By Anya Andrianova | Updated on Jun 12, 2026 at 09:07 PM
Traders turned the most optimistic on the US dollar in more than a year as the war in the Middle East supports the currency’s status as a haven.
Hedge funds, asset managers and other speculators accumulated $27.8 billion worth of bets that the dollar will strengthen as of June 9, according to Commodity Futures Trading Commission data released on Friday and compiled by Bloomberg. It’s the most since February 2025.
The positioning signals a buildup in bullish sentiment for the world’s primary reserve currency, which has risen since the war broke out in late February, showing a strong sensitivity to a surge in oil prices. A Bloomberg gauge of the dollar is up about 1.6% since the US and Israel attacked Iran, also supported by haven buying and strong US economic data.
“The fundamental picture continues to point in the bullish direction for the dollar,” said Alex Cohen, a foreign-exchange strategist at Bank of America Corp.
Speculative traders have been holding bets on a stronger US currency for the past 13 weeks, according to the CFTC data. That marked a shift from before the war, when traders had about $22 billion of wagers tied to a weaker greenback.

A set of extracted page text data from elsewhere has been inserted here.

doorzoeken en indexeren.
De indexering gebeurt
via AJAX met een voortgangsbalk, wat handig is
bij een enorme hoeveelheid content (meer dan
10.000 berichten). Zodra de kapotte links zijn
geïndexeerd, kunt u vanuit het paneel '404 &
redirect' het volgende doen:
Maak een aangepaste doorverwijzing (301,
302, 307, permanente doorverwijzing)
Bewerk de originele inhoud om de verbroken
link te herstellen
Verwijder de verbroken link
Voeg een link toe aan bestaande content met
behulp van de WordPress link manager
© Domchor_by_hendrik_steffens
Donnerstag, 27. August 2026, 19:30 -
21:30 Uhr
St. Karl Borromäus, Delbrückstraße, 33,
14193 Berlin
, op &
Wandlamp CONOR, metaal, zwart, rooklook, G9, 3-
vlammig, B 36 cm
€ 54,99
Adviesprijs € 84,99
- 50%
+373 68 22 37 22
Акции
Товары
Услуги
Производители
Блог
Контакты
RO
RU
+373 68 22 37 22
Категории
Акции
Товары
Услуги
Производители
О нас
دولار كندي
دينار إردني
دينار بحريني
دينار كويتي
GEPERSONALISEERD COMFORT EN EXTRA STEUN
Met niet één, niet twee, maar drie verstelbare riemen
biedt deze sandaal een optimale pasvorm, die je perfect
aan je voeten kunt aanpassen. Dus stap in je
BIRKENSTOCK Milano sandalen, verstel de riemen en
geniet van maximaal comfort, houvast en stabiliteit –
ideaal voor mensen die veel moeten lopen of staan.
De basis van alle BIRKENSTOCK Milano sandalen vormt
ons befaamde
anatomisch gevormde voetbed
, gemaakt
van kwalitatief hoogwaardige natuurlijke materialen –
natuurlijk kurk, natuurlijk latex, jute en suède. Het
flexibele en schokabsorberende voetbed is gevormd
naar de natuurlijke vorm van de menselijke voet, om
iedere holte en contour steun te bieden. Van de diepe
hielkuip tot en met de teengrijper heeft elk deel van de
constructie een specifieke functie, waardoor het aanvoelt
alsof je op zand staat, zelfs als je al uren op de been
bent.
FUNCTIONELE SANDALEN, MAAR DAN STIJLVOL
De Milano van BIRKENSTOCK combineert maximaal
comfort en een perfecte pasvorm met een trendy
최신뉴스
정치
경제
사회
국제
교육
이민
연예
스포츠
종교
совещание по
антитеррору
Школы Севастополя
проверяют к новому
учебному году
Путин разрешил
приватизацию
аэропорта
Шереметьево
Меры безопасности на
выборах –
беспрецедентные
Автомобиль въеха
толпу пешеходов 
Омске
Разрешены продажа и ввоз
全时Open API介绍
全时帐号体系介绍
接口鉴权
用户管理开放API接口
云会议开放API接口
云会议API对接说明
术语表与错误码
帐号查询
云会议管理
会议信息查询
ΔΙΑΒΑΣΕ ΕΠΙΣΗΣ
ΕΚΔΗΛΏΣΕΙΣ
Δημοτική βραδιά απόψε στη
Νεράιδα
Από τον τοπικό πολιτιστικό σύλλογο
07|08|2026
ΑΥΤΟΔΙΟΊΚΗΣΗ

The CFTC’s figures offer investors a glimpse into sentiment in the $9.5-trillion-a-day foreign-exchange market, showing how hedge funds and asset managers are positioned using derivatives.
In the latest data, leveraged funds also boosted their negative bets on the Japanese yen to the most since 2017. That positioning comes as the currency trades around 160 versus the dollar, a level seen earlier this year when Japanese officials intervened to support it.